Заложник разлива повесть. Глава3. Крылья и воды

Павел Дубровский
Разом стихли все разговоры, люди как-то внутренне напряглись, сжались и потихоньку, не хлопая дверями, просочились из машины. Было еще темно, небо, усыпанное звездами, было черно и непроглядно. До рассвета оставалось время, сколько - точно не знал никто. Стали расчехляться и собирать ружья. Вдруг, ветер донес отдаленное гоготание гусиной стаи. Охотники замерли, вслушиваясь. Гогот повторился, и уже без труда можно было определить направление.

 - Пасутся на озимых, - тихо, но выразительно прошептал Толя. Все согласно кивнули и продолжили копошиться: кто снаряжал патронташ из коробки, кто надевал "сбрую", а кто никак в темноте не мог найти злополучную защелку цевья. Голоса гусей снова пролетели над машиной, на этот раз донеслись они с другой стороны. А вот и с третьей и с четвертой... со всех сторон летели тревожные перекликания гусиных стай.
 - Они везде! - шепнул кто-то восторженно.
 - Окружили! - хохотнул потихоньку Григорий.
 - Вот накинутся на тебя Гриша, со всех сторон, и съедят! - подколол Пилипенко в отместку за храп.
 - Съедят то полбеды, а если обгадят всей стаей! - поддержал товарища проснувшийся, наконец, Федор.
 - Довеку не отмоешься! - кинул из темноты Толя, - зато маскироваться легче будет.
 - Тихо вы, не на базар приехали! - пресек все поползновения к шуму Михалыч, наш старший.

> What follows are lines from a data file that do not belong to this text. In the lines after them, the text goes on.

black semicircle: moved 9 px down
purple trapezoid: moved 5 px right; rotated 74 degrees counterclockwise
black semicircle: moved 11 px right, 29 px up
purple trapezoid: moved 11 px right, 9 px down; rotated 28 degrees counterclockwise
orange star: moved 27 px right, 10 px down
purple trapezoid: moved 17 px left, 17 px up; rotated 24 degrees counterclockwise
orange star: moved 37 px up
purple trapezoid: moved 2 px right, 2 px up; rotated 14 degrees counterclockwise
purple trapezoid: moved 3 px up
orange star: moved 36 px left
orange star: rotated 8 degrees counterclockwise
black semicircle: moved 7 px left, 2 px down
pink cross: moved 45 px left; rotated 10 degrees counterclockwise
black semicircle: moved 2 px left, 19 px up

     Поутру крепко подмораживало, и хоть снег не смерзся коржом, все же стоять в резиновых сапогах на нем было холодновато. Начинало светать, тут и там уже виднелись проталины на снегу, чернела, расквашенная в грязь, земля. На востоке появилась узкая полоска нестабильного свечения, и небо над головой потихоньку стало яснеть.

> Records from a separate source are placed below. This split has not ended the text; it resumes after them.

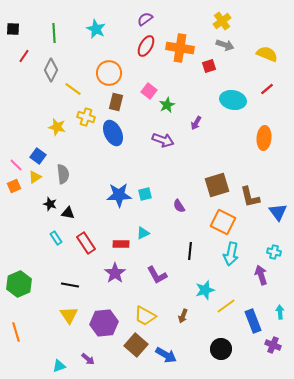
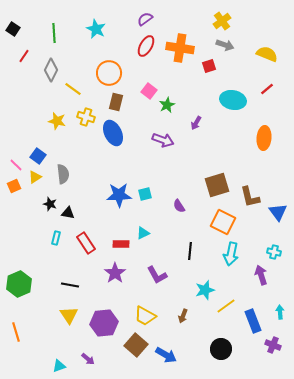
black square at (13, 29): rotated 32 degrees clockwise
yellow star at (57, 127): moved 6 px up
cyan rectangle at (56, 238): rotated 48 degrees clockwise
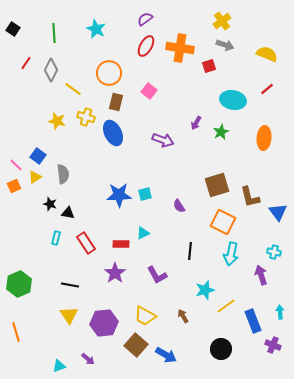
red line at (24, 56): moved 2 px right, 7 px down
green star at (167, 105): moved 54 px right, 27 px down
brown arrow at (183, 316): rotated 128 degrees clockwise
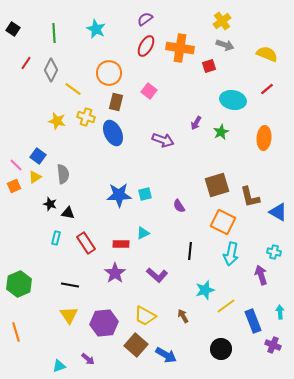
blue triangle at (278, 212): rotated 24 degrees counterclockwise
purple L-shape at (157, 275): rotated 20 degrees counterclockwise
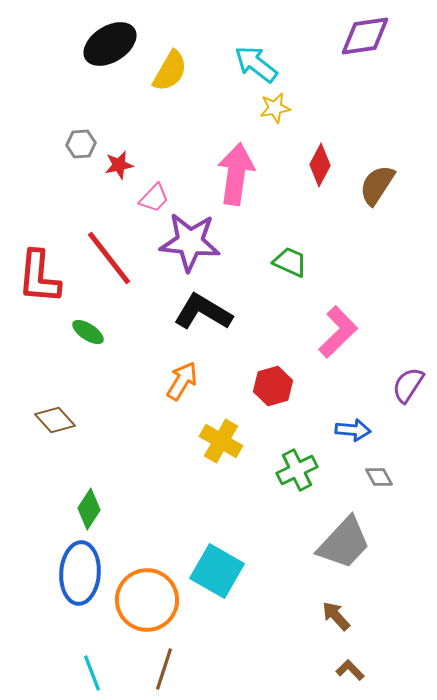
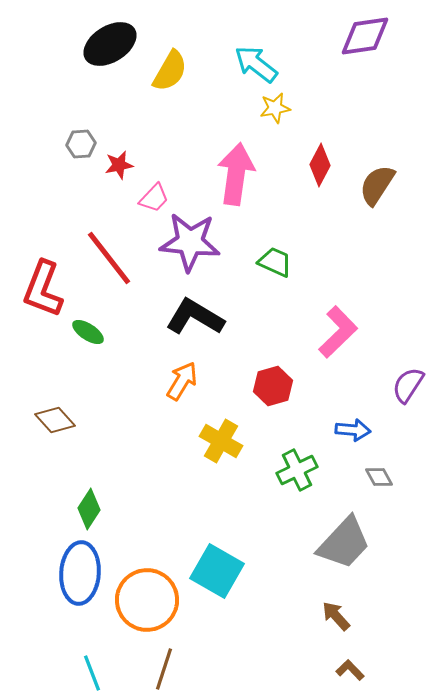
green trapezoid: moved 15 px left
red L-shape: moved 4 px right, 12 px down; rotated 16 degrees clockwise
black L-shape: moved 8 px left, 5 px down
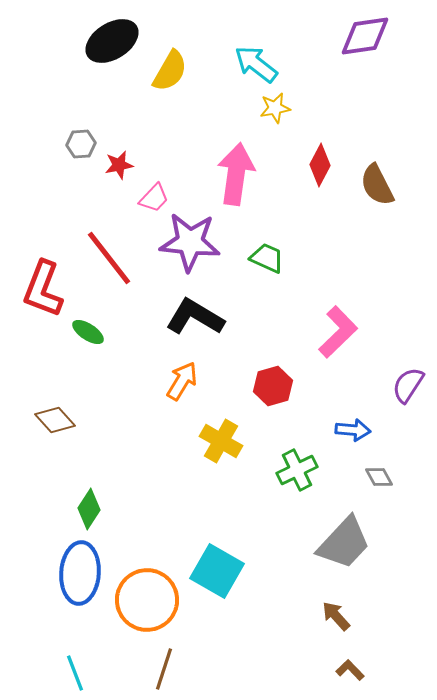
black ellipse: moved 2 px right, 3 px up
brown semicircle: rotated 60 degrees counterclockwise
green trapezoid: moved 8 px left, 4 px up
cyan line: moved 17 px left
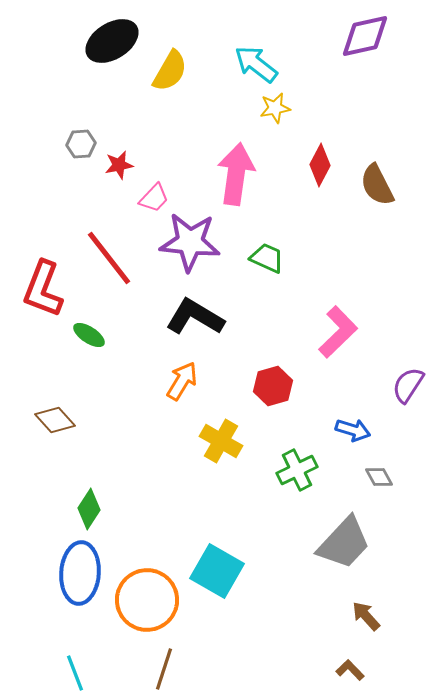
purple diamond: rotated 4 degrees counterclockwise
green ellipse: moved 1 px right, 3 px down
blue arrow: rotated 12 degrees clockwise
brown arrow: moved 30 px right
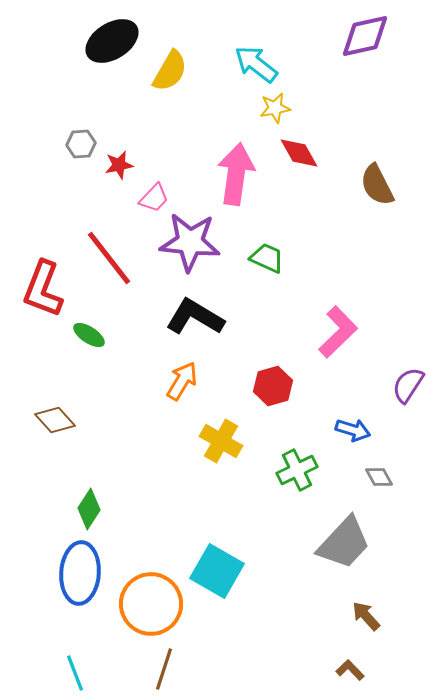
red diamond: moved 21 px left, 12 px up; rotated 57 degrees counterclockwise
orange circle: moved 4 px right, 4 px down
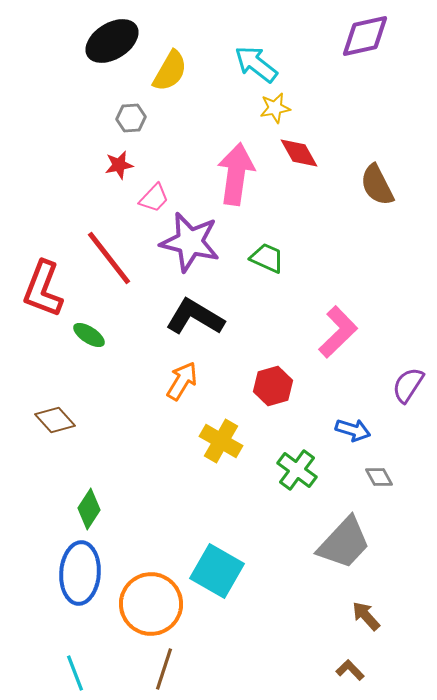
gray hexagon: moved 50 px right, 26 px up
purple star: rotated 8 degrees clockwise
green cross: rotated 27 degrees counterclockwise
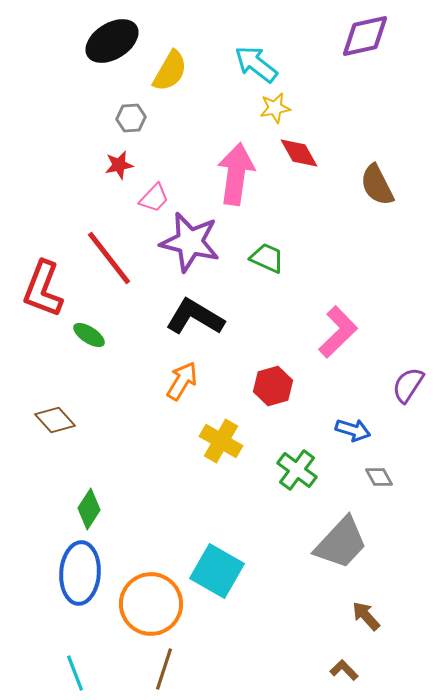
gray trapezoid: moved 3 px left
brown L-shape: moved 6 px left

     Александр Михайлович призвал всех к себе поближе и разделил на отряды, в каждом из которых был человек хорошо знающий эту местность. Мне выпало идти с Толей-бородачом и дядей Федором. Двинули, в принципе, в темень. Толя хорошо знал местность и даже в полной темноте уверенно вел нас к цели. Гуси гоготали все ближе, и казалось, что птицы вот уже совсем рядом, хотя до них, как, оказалось, было еще достаточно далеко. Однако, не зная этого, мы подсознательно старались ступать тише, не разговаривать и не кашлять.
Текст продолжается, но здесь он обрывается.